## Exercise aim:
For the data below, report the number of lines that contain the string "each" and nothing else.
Segment Start: Extracted information
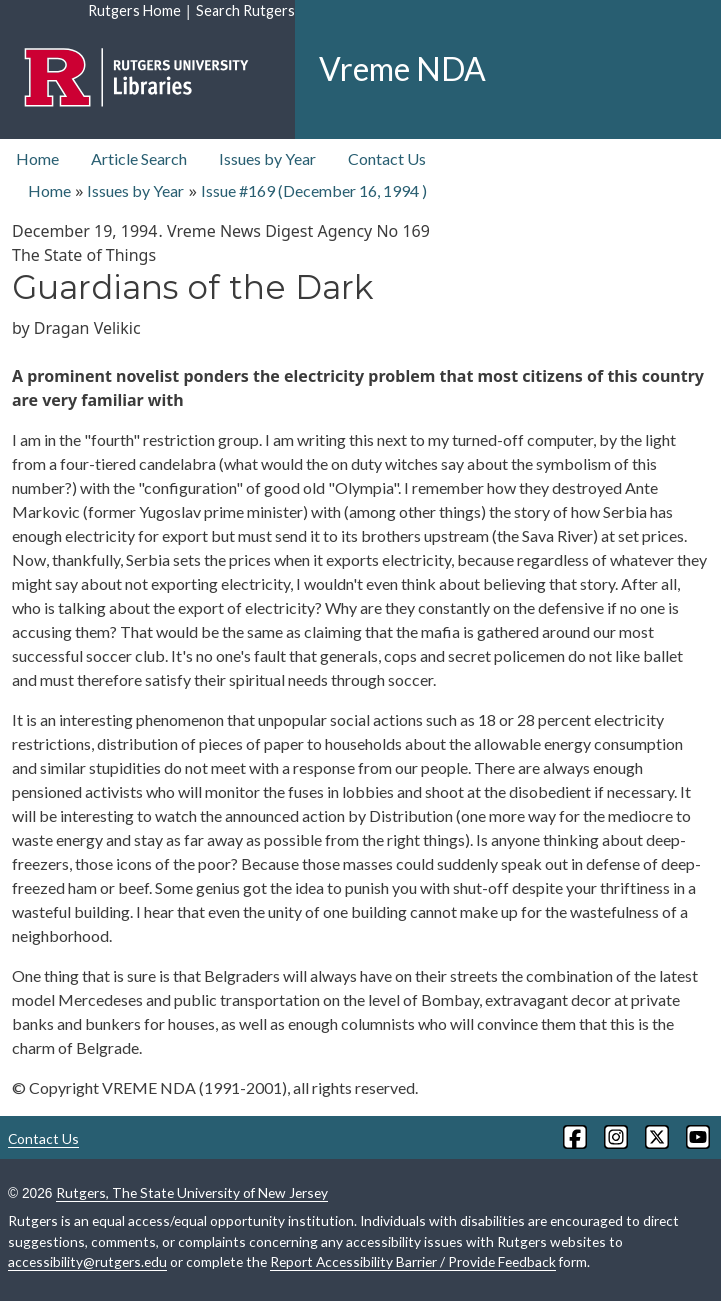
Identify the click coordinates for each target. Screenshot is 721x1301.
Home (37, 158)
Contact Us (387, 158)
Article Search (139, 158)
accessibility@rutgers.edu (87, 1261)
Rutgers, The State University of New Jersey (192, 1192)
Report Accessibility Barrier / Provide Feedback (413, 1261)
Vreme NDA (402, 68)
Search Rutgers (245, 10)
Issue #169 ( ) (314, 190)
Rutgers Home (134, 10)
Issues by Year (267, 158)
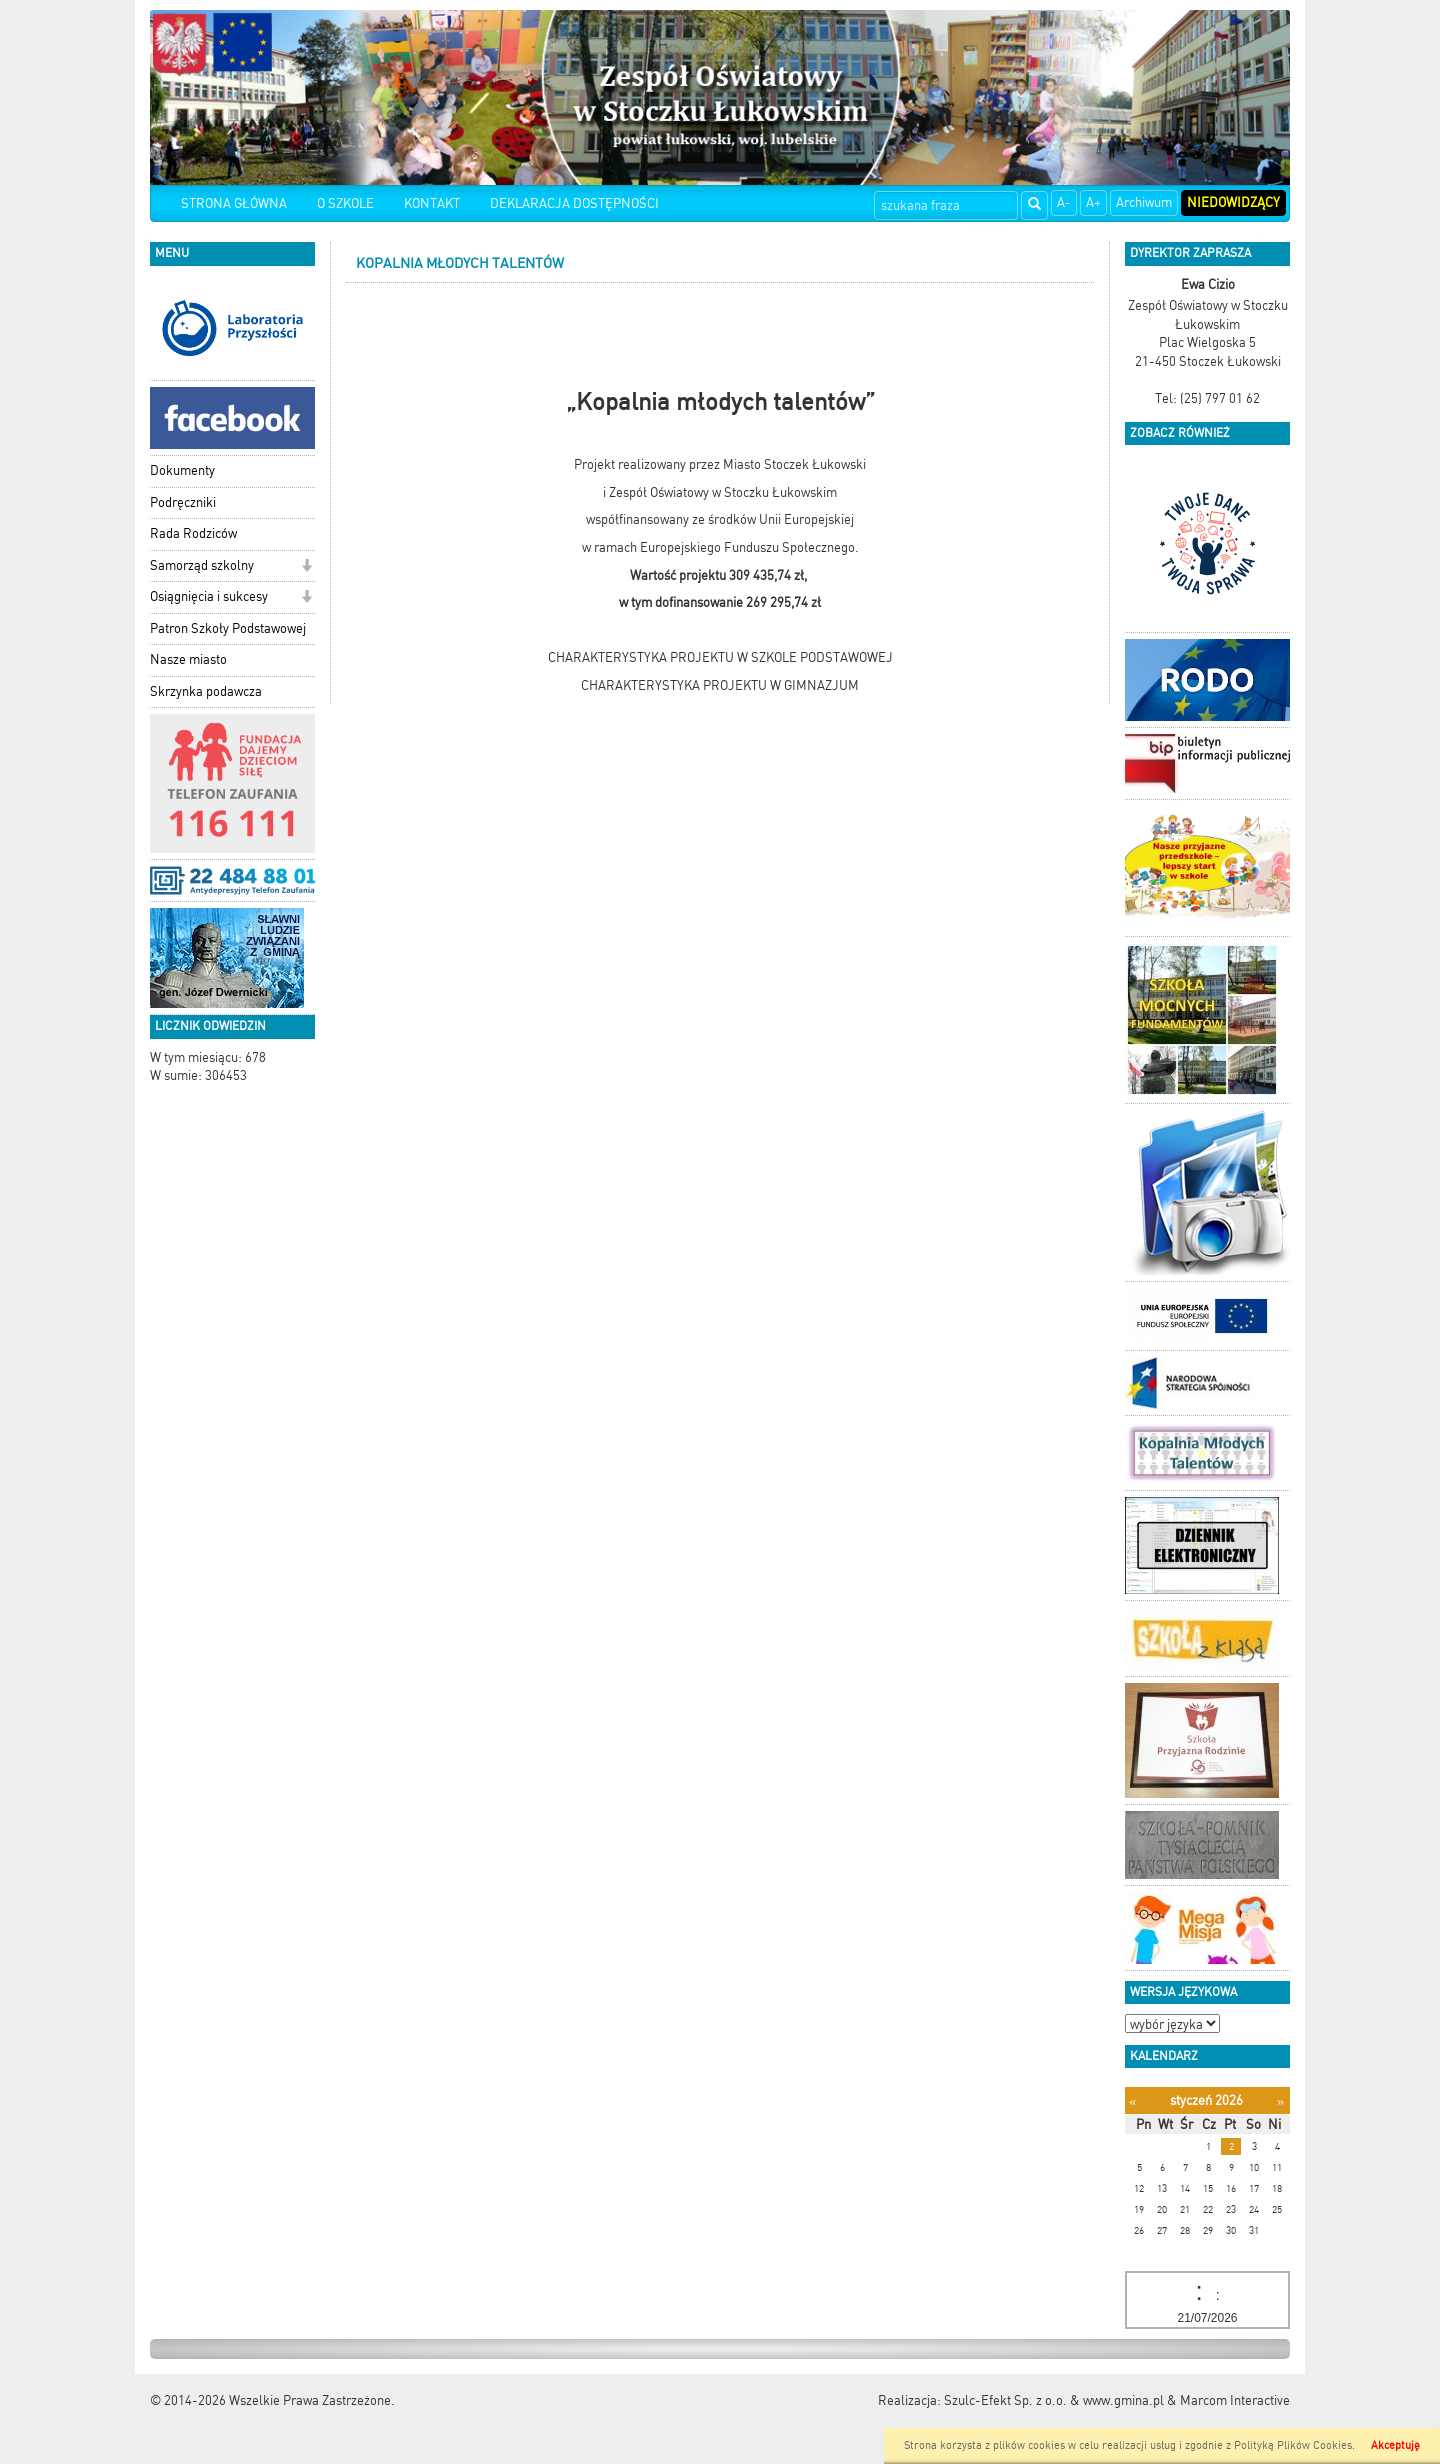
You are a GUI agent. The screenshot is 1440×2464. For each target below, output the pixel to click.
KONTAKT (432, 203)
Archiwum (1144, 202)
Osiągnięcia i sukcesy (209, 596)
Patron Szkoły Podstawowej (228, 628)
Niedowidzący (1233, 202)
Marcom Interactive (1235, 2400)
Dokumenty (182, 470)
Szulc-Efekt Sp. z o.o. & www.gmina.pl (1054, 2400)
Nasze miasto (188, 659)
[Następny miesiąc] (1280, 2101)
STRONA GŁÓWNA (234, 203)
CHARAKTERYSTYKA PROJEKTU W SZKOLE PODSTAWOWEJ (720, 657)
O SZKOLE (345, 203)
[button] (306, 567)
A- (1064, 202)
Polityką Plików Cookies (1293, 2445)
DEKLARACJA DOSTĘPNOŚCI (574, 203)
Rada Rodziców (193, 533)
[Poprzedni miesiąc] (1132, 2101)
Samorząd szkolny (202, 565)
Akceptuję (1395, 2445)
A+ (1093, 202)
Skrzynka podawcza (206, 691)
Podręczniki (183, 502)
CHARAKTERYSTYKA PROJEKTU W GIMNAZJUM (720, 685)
Segment End: Extracted information
## Response to the task:
2